Work instructions: Report every line from the following entries that contains the string "Eğitim".
= Beginning of Section =
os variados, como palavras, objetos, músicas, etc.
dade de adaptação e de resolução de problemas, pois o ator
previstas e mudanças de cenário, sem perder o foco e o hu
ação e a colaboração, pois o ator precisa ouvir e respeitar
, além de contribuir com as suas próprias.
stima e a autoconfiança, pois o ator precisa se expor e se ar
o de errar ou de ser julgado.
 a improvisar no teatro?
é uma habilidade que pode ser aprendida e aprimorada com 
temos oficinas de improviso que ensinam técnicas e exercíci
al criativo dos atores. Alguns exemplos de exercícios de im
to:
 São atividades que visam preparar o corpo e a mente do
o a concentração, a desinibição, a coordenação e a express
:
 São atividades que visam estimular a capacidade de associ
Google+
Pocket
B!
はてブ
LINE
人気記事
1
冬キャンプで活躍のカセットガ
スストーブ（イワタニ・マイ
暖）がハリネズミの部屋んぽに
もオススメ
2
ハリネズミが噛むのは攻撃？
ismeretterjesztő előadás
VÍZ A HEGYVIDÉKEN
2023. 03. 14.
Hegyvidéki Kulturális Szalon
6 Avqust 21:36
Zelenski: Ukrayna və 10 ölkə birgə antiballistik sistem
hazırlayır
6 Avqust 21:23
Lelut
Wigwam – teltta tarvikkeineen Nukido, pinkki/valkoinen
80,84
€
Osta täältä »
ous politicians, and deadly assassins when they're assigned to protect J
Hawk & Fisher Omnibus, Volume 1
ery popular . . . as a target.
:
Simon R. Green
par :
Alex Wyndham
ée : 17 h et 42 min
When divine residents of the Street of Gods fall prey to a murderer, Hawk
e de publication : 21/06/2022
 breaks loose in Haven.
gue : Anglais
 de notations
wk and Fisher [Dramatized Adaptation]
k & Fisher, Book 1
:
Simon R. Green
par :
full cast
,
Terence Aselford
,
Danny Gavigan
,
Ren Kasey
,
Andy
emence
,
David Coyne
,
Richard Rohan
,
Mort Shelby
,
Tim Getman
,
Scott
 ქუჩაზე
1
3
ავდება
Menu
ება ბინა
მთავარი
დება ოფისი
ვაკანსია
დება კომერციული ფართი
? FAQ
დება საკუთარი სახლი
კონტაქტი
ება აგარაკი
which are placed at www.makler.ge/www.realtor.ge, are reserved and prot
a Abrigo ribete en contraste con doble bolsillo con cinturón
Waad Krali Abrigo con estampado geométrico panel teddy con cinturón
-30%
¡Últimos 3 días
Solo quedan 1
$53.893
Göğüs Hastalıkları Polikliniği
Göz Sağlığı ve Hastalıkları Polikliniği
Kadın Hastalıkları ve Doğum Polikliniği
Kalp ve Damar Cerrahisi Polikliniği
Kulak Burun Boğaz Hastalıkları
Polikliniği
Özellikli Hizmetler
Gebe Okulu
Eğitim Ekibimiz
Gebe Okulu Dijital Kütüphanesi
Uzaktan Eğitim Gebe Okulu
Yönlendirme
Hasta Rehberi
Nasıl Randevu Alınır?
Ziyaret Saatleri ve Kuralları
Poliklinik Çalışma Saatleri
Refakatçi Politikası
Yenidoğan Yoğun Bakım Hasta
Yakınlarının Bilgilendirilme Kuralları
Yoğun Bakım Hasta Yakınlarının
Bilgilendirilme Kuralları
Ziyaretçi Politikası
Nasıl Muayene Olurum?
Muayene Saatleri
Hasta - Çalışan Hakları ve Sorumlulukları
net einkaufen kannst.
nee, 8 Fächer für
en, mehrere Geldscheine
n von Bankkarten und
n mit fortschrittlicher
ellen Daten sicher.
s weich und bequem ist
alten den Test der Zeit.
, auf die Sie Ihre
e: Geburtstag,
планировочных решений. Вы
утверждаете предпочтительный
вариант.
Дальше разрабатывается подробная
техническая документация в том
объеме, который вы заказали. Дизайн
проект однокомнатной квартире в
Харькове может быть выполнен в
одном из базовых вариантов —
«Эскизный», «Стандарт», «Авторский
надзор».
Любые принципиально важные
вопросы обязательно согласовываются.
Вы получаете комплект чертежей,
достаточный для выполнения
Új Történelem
= End of Section =
Your solution:
Eğitim Ekibimiz
Uzaktan Eğitim Gebe Okulu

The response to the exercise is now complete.